Monday, August 17, 2015

Political trends imaginary and real

E.J. Dionne provides a classic piece of High Broderism in his column of yesterday, When Yeats comes knocking Washington Post 08/16/2015. He wrings his hands about the supposed decline of the center-left and the center-right. Because the American Republican Party is attracted to a blowhard like Trump and has become a party of multi-billionaire kingmakers, religious loons and white supremacist gun fetishists, the faith of High Broderism dictates that this must be balanced equally by faults on the other side. And trying to generalize this to the whole Western world, oy vey!

The closest he comes to mentioning an actual policy issue is this Mugwump observation: "widespread immigration can weaken social solidarity by complicating national identity and setting off new debates over what the word 'us' means." I guess this is a Pod Pundit version of "Trump has touched a nerve with some of the things he's been saying ..."

Dionne's generalization is true in some countries in Europe. In Greece, it took a government headed by the "Party of the Radical Left" (Syriza) to insist - unsuccessfully - on anti-depression economic policies that would have looked tame to Richard Nixon. (Tricky Dicky actually imposed wage and price controls!) In Germany, the "center-left" Christian Democrats and the "center-right" SPD have embraced hardline Herbert Hoover economics. But it actually hasn't created a crisis yet, except that the SPD is slowly dwindling away, to the point that they are floating the idea of not even running a Chancellor candidate against Angela Merkel in 2017. (!?!?) When both "center-left" and "center-right" parties argue for deregulation, privatization, lower wages and weaker unions, massive tax transfers to the One Percent, fewer public services, cutting pensions and health insurance - then the biggest problem is not a public desire for "authenticity." Which Dionne uses like it wasn't the Beltway Village media that turned it into a magical conjuring word so they could imagine John McCain as a "straight-talker" and Shrub Bush as "the kind of guy you'd like to have a beer with."

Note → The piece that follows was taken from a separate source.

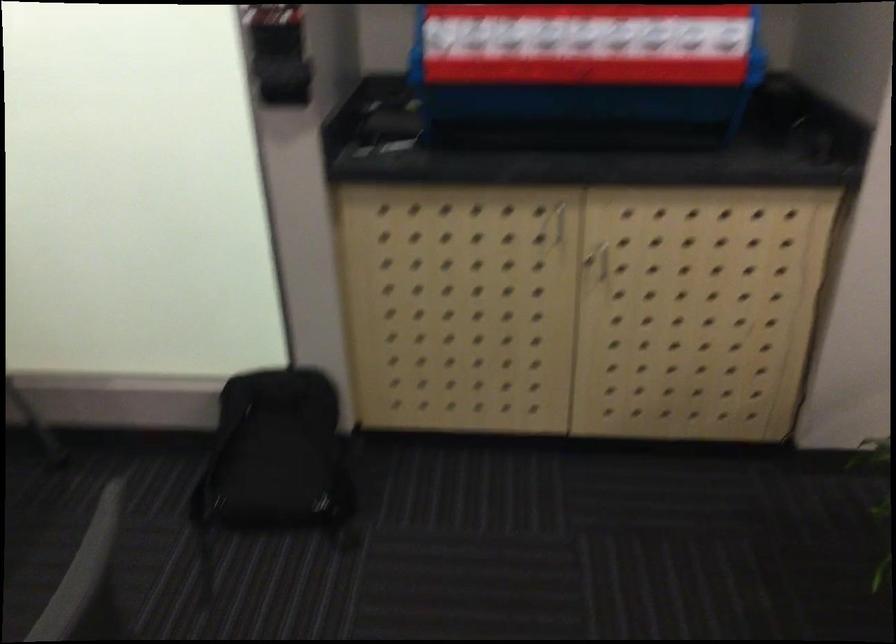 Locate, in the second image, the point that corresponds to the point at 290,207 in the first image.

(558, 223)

Jamie Galbraith gives a more realistic view of the state of politics in the eurozone in The Future of Europe The American Prospect 08/14/2015. He focuses on what EU critics (not to be confused with rightwing-nationalist "EU skeptics") have called the democratic deficit in the EU. He recaps the way the creditor nations forced the elected Greek government into surrender:

The European creditors and the IMF met the Greek proposals with hostility, obstruction and refusal. The governments of Finland, the Baltic states and Slovakia rejected them on ideological grounds. Those of Spain, Portugal, and Ireland rejected them from fear of the effect on their own politics. Italy, France, and the Commission expressed sympathy but did little. [German Finance] Minister [Wolfgang] Schäuble spelled out the choice: Greece could either adhere to the previous program, in full, or else leave the euro and perhaps also the European Union.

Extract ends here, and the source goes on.